One of Florida's prime spots for birding is Kissimmee Prairie Preserve State Park, where the vastness of the landscape evokes a sense of wonder. It's not uncommon to spy a crested caracara or a swallow-tailed kite; both breed in the 54,000-acre preserve. There are more than a hundred miles of old roads and hiking trails to explore across prairies, past marshes and to the Kissimmee River. The campground is a destination in itself, a shady island of oaks surrounded by a sea of prairie, an ideal spot to gather with friends over dinner while watching sunlight fade across the textures of grass and saw palmetto.
Big Water, Big Fun
Vastness isn't just a part of the Okeechobee landscape – it applies to the water as well. As Florida's largest lake (and the second largest inland lake in The United States), Lake Okeechobee is known as the "Big Water." It draws anglers from around the world in search of trophy-sized largemouth bass as well as crappie, blue gill and catfish. With your own boat, you can launch from Lock 7/Jaycee Park (Parrott Avenue Wayside Park) or the Okee-tantie Recreation Area, both on State Road 78. At Okee-tantie, the folks at the marina can help you with bait, tackle and fishing supplies, and there's a campground on site. Need a guide? The Lake Okeechobee Guide Association can get you out on the water with little fuss.
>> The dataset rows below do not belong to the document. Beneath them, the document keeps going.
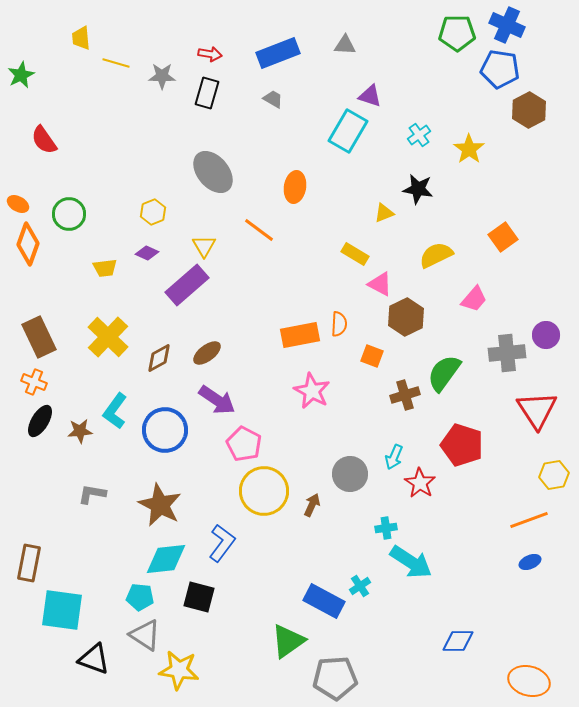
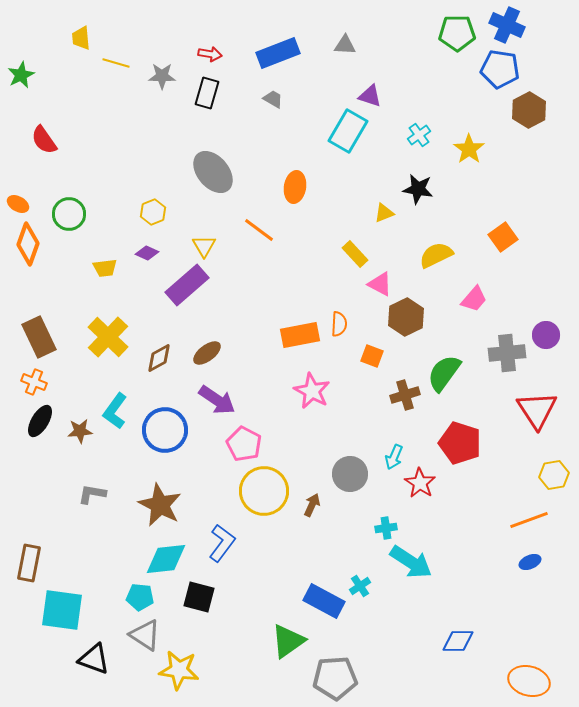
yellow rectangle at (355, 254): rotated 16 degrees clockwise
red pentagon at (462, 445): moved 2 px left, 2 px up
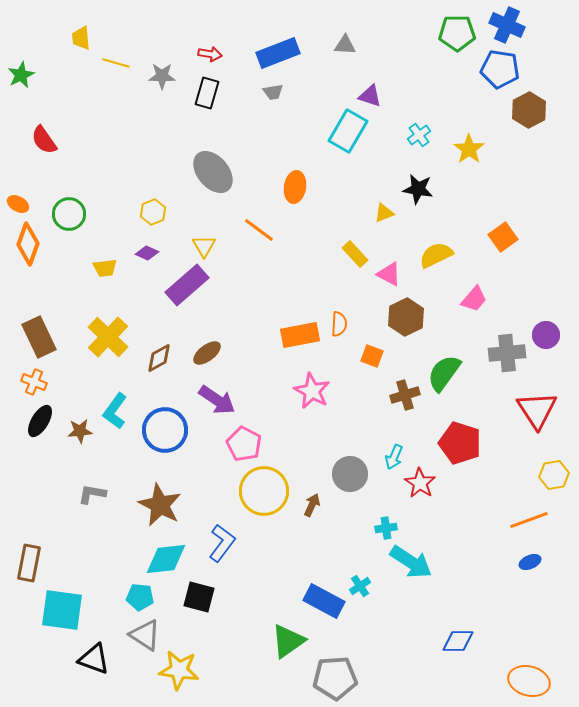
gray trapezoid at (273, 99): moved 7 px up; rotated 140 degrees clockwise
pink triangle at (380, 284): moved 9 px right, 10 px up
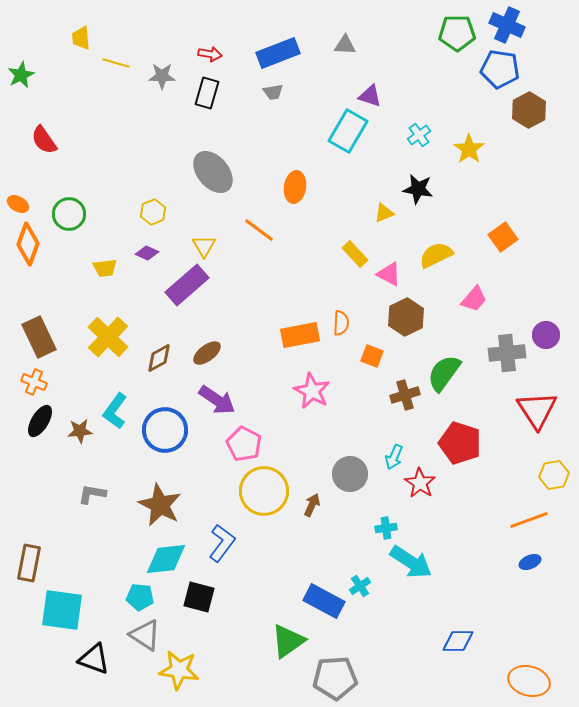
orange semicircle at (339, 324): moved 2 px right, 1 px up
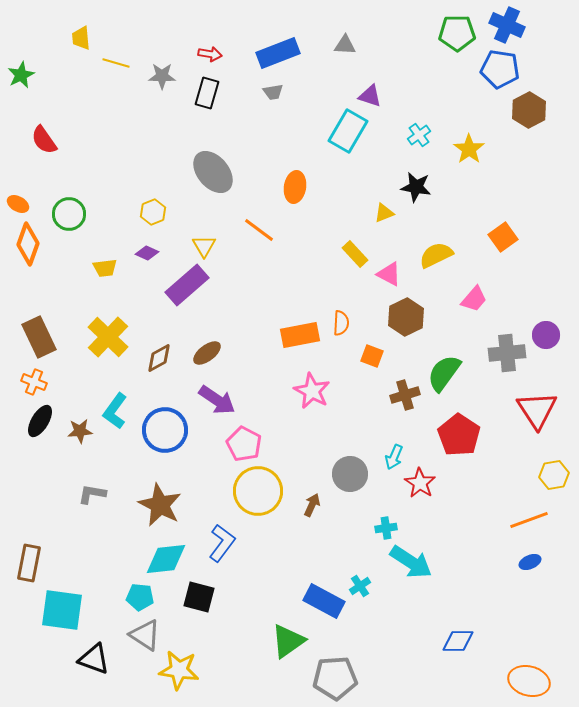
black star at (418, 189): moved 2 px left, 2 px up
red pentagon at (460, 443): moved 1 px left, 8 px up; rotated 15 degrees clockwise
yellow circle at (264, 491): moved 6 px left
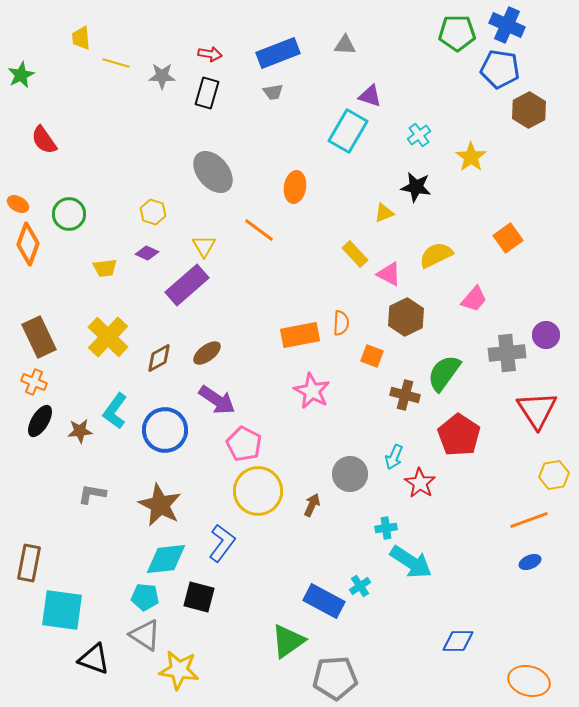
yellow star at (469, 149): moved 2 px right, 8 px down
yellow hexagon at (153, 212): rotated 20 degrees counterclockwise
orange square at (503, 237): moved 5 px right, 1 px down
brown cross at (405, 395): rotated 32 degrees clockwise
cyan pentagon at (140, 597): moved 5 px right
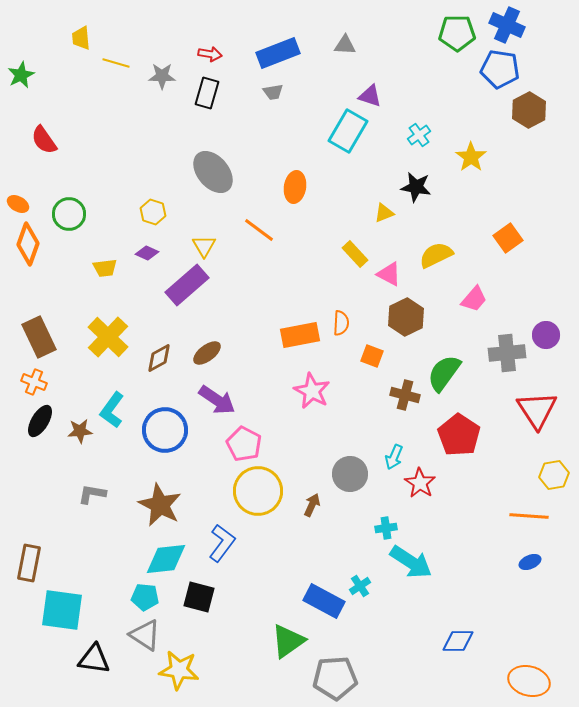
cyan L-shape at (115, 411): moved 3 px left, 1 px up
orange line at (529, 520): moved 4 px up; rotated 24 degrees clockwise
black triangle at (94, 659): rotated 12 degrees counterclockwise
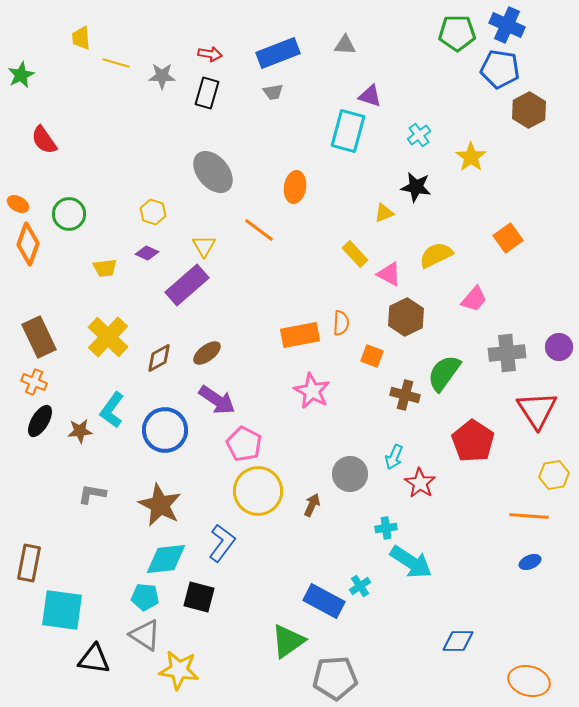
cyan rectangle at (348, 131): rotated 15 degrees counterclockwise
purple circle at (546, 335): moved 13 px right, 12 px down
red pentagon at (459, 435): moved 14 px right, 6 px down
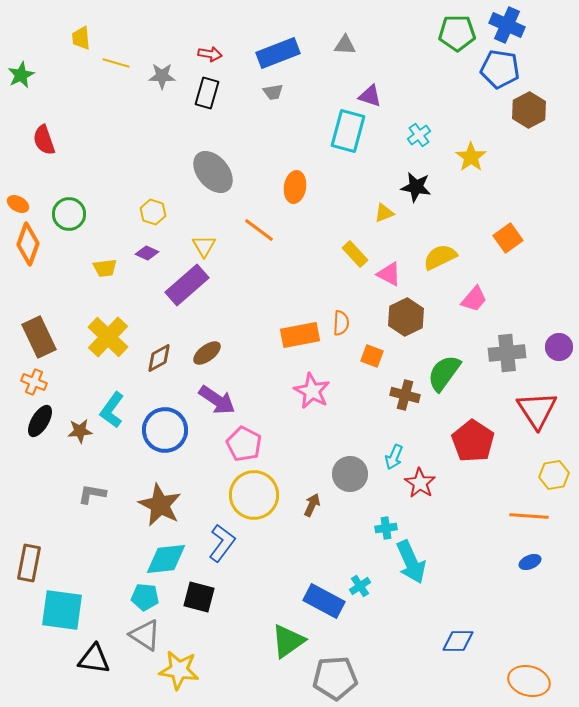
red semicircle at (44, 140): rotated 16 degrees clockwise
yellow semicircle at (436, 255): moved 4 px right, 2 px down
yellow circle at (258, 491): moved 4 px left, 4 px down
cyan arrow at (411, 562): rotated 33 degrees clockwise
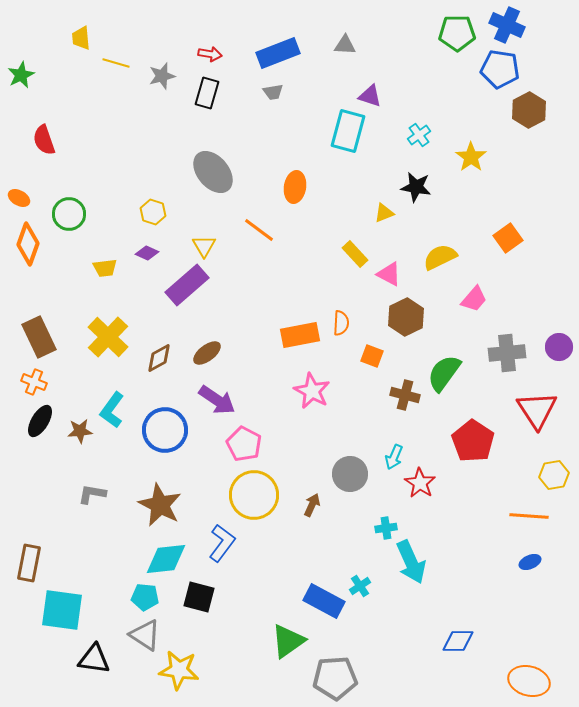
gray star at (162, 76): rotated 16 degrees counterclockwise
orange ellipse at (18, 204): moved 1 px right, 6 px up
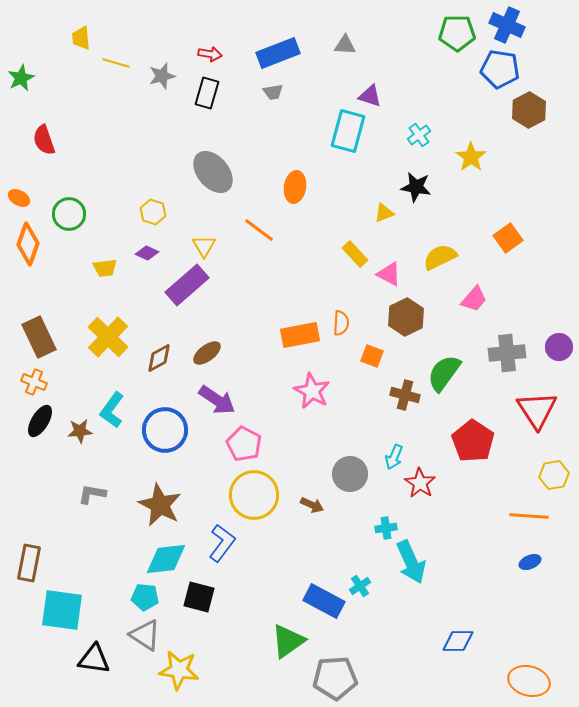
green star at (21, 75): moved 3 px down
brown arrow at (312, 505): rotated 90 degrees clockwise
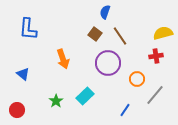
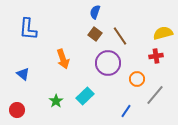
blue semicircle: moved 10 px left
blue line: moved 1 px right, 1 px down
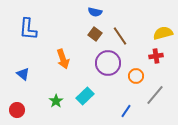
blue semicircle: rotated 96 degrees counterclockwise
orange circle: moved 1 px left, 3 px up
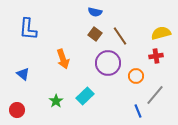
yellow semicircle: moved 2 px left
blue line: moved 12 px right; rotated 56 degrees counterclockwise
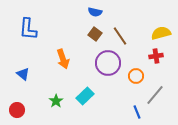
blue line: moved 1 px left, 1 px down
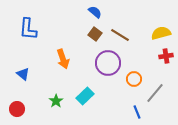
blue semicircle: rotated 152 degrees counterclockwise
brown line: moved 1 px up; rotated 24 degrees counterclockwise
red cross: moved 10 px right
orange circle: moved 2 px left, 3 px down
gray line: moved 2 px up
red circle: moved 1 px up
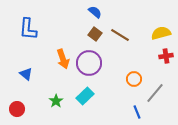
purple circle: moved 19 px left
blue triangle: moved 3 px right
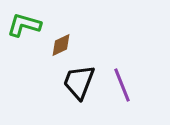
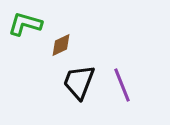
green L-shape: moved 1 px right, 1 px up
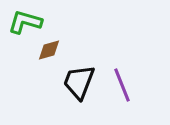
green L-shape: moved 2 px up
brown diamond: moved 12 px left, 5 px down; rotated 10 degrees clockwise
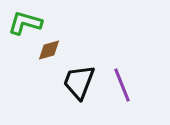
green L-shape: moved 1 px down
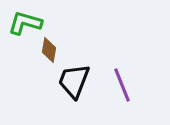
brown diamond: rotated 65 degrees counterclockwise
black trapezoid: moved 5 px left, 1 px up
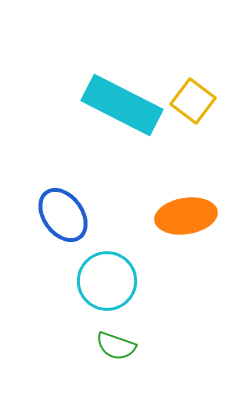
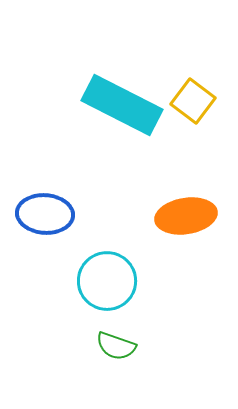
blue ellipse: moved 18 px left, 1 px up; rotated 50 degrees counterclockwise
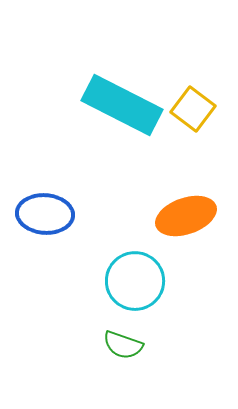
yellow square: moved 8 px down
orange ellipse: rotated 10 degrees counterclockwise
cyan circle: moved 28 px right
green semicircle: moved 7 px right, 1 px up
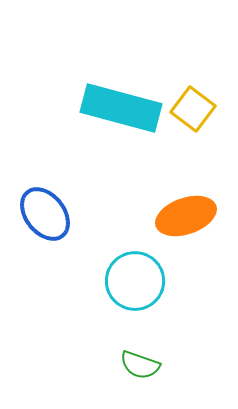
cyan rectangle: moved 1 px left, 3 px down; rotated 12 degrees counterclockwise
blue ellipse: rotated 48 degrees clockwise
green semicircle: moved 17 px right, 20 px down
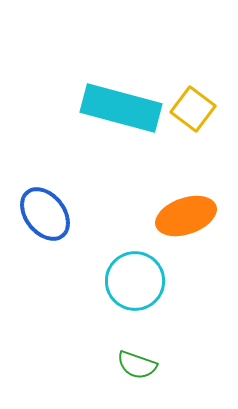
green semicircle: moved 3 px left
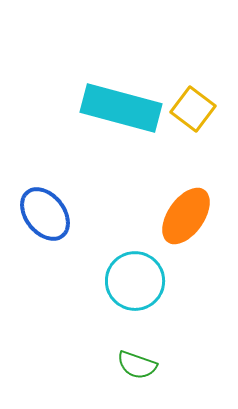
orange ellipse: rotated 36 degrees counterclockwise
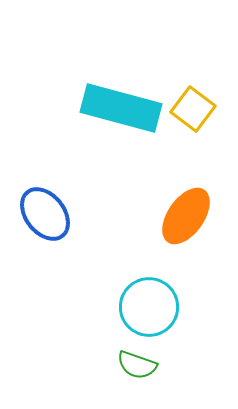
cyan circle: moved 14 px right, 26 px down
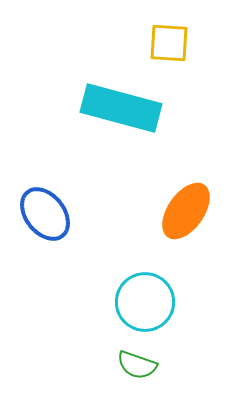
yellow square: moved 24 px left, 66 px up; rotated 33 degrees counterclockwise
orange ellipse: moved 5 px up
cyan circle: moved 4 px left, 5 px up
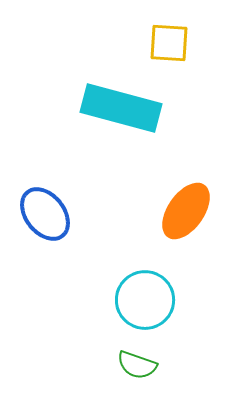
cyan circle: moved 2 px up
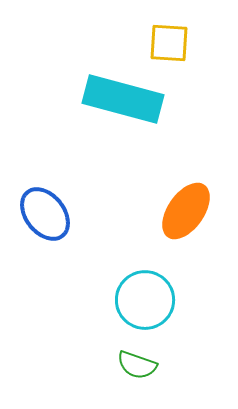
cyan rectangle: moved 2 px right, 9 px up
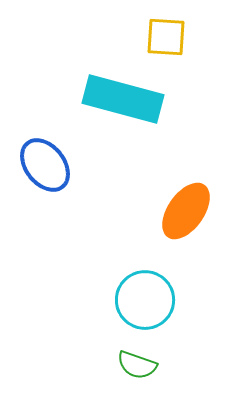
yellow square: moved 3 px left, 6 px up
blue ellipse: moved 49 px up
Atop the Herbert Hoover Dike, you get a bird's-eye view of Lake Okeechobee from the Lake Okeechobee Scenic Trail, a multi-use semi-paved trail with many shaded picnic benches. On a stroll with the family from the Lock 7/Jaycee Park (Parrott Avenue Wayside Park) toward Okee-tantie, watch for otters playing in the canal and ibis, wood storks and herons wading in the shallows of Eagle Bay. Walk the three easy miles to Taylor Creek to see brown pelicans and cormorants staking out spots on the piers next to the lock. It's not uncommon to spy bald eagles on the cypresses at the lake's edge along the way.
With its wide-open spaces on land and on the water, Okeechobee offers experiences that outdoor enthusiasts will truly enjoy. Whether you love hiking, fishing, birding or camping, Okeechobee is a natural destination you need to explore.